Biometric authentication and alternative credit scoring at scale (GDP Labs)
A major Indonesian bank required a production-grade biometric authentication stack capable of handling login surges at national scale, while simultaneously needing to expand credit access to "thin-file" borrowers -- individuals with insufficient traditional credit bureau history to receive a FICO-equivalent score under conventional underwriting. Indonesia's fintech regulator OJK requires full model explainability and fairness documentation for any credit scoring model deployed in a regulated lending product.
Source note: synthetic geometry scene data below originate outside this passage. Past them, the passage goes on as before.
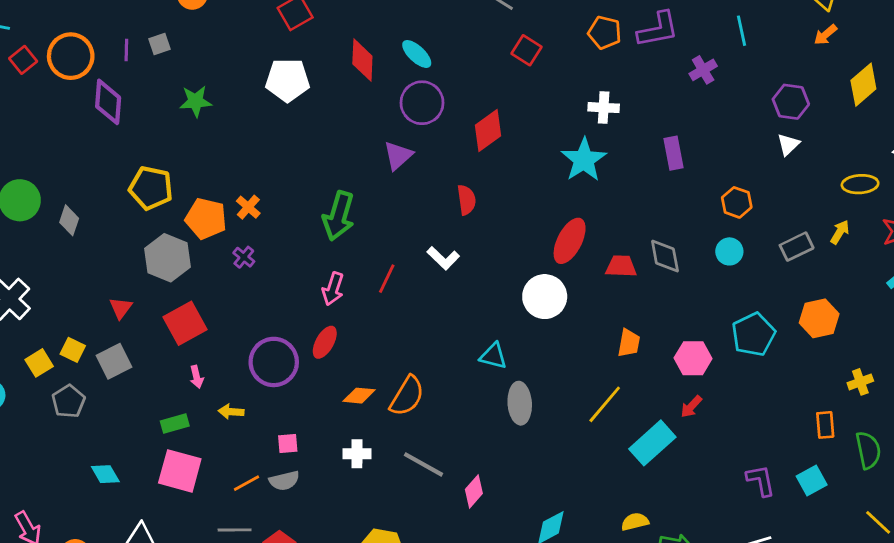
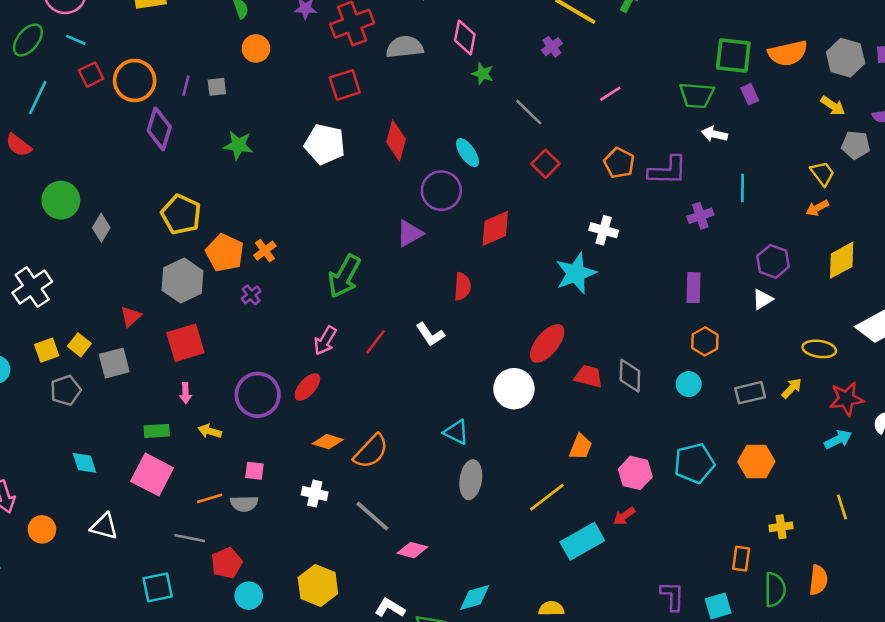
cyan ellipse: (417, 54) -> (468, 153), moved
purple rectangle: (673, 153) -> (694, 288), moved
pink diamond: (474, 491) -> (412, 550), turned 52

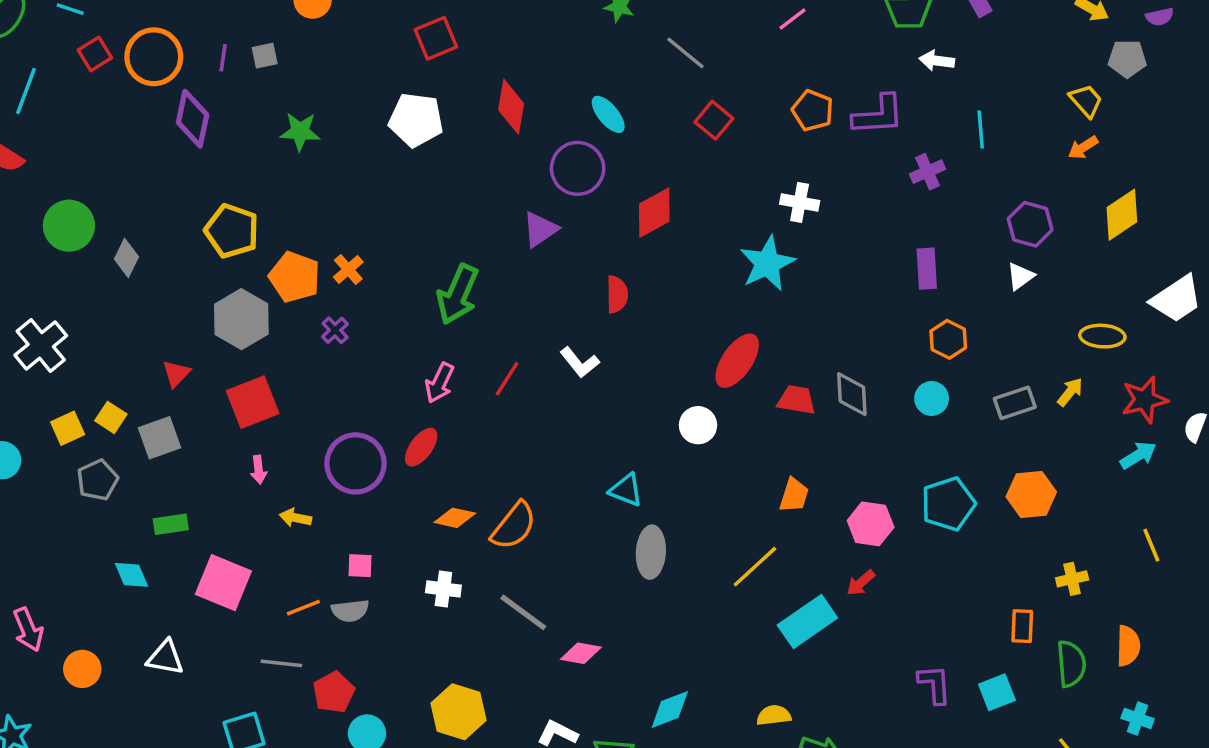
white circle: (514, 389) -> (698, 425), size x0.7
green rectangle: (157, 431) -> (171, 524), moved

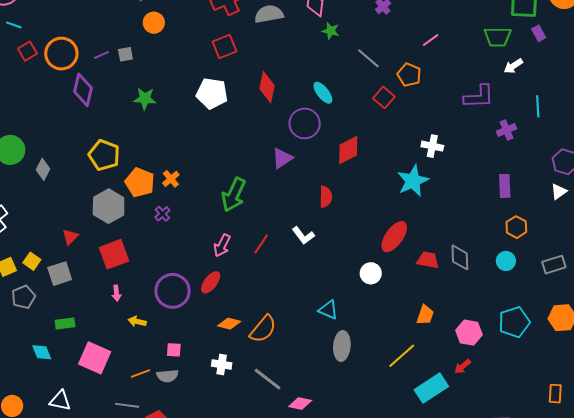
purple line: (223, 58) -> (101, 55), turned 56
white arrow: (937, 61) -> (513, 66), turned -42
orange pentagon: (813, 110) -> (409, 75), moved

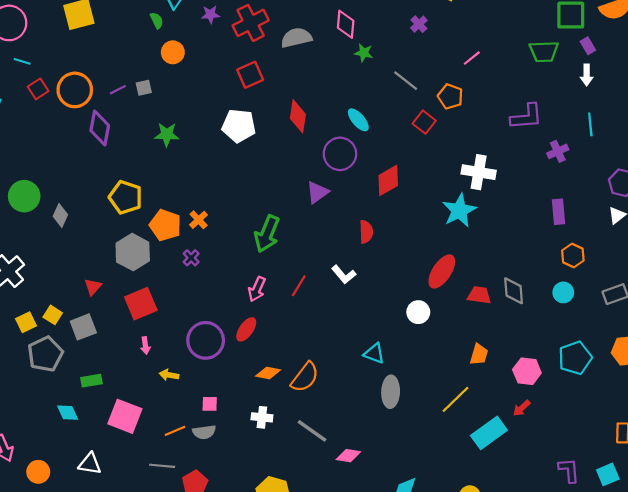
white arrow: (513, 66) -> (587, 75), moved, turned -54
white cross: (432, 146) -> (479, 172), size x1.4
gray pentagon: (23, 297) -> (45, 354), size x1.4

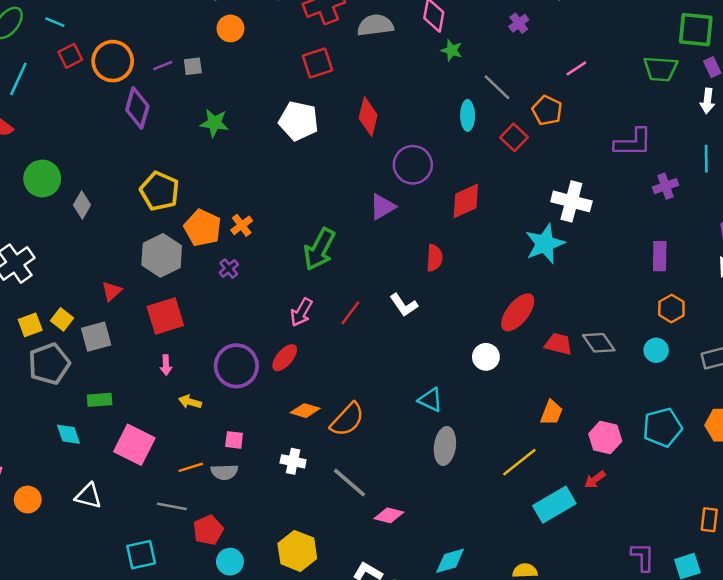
cyan ellipse: (358, 120) -> (468, 115), moved, turned 35
gray diamond: (514, 291) -> (599, 343), turned -36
Biometric systems for financial services face an adversarial threat model: presentation attacks (photo prints, video replay, 3D masks) are economically motivated at this scale. Anti-spoofing and liveness detection must operate at CPU-only inference (no GPU in production banking infrastructure at the time) under a strict latency SLA at 1M+ daily inferences. Credit scoring under OJK mandates that the model be interpretable to a non-ML-specialist regulator -- which rules out standard gradient boosting outputs without explicit explainability transformation and requires documentation of fairness analysis across demographic groups.
Deployed MobileNet backbone (optimized for CPU inference) under Intel OpenVINO runtime, achieving 90% verification accuracy at 99.99% uptime through login surge peaks of 1M+ daily inferences. Designed synchronous and asynchronous load testing harnesses in JMeter to establish production latency benchmarks and identify bottlenecks before deployment. Anti-spoofing and active liveness modules tested under both sync/async load profiles.
All credit scoring experiments tracked with MLflow (hyperparameter logs, model registry, metric versioning). Shipped a regulatory-explainable scorecard model: logistic regression converted to a points-based scorecard format interpretable by OJK auditors, with SHAP-based feature importance documented for the fairness review. Alternative data signals used: transaction history patterns, behavioral metadata, and device signals for thin-file borrowers previously excluded from formal credit markets. Validated against a 6-month client-monitored window: 35% higher loan approval efficiency, 25% lower default rate vs. prior baseline.
Established reproducibility standards (fixed seeds, version-pinned configs, regression benchmarks) adopted across 5+ products. Built scalable serverless clustering API on AWS (Kubernetes, scikit-learn, MLflow) for an analytics platform -- 40% increase in business leads reported by client. Set internal code-review bar and automated ML pipeline standards that reduced research-to-production handoff friction company-wide.
Led HR analytics initiative using PrestoDB and Metabase, resulting in 50% productivity measurement improvement for internal operations team.
Expanded financial access to thin-file borrowers previously unscoreable by traditional credit bureaus, while maintaining full OJK regulatory compliance. Biometric stack protected millions of users from presentation attacks at 99.99% availability -- a reliability standard equivalent to Tier 4 data center SLAs applied to an ML inference service.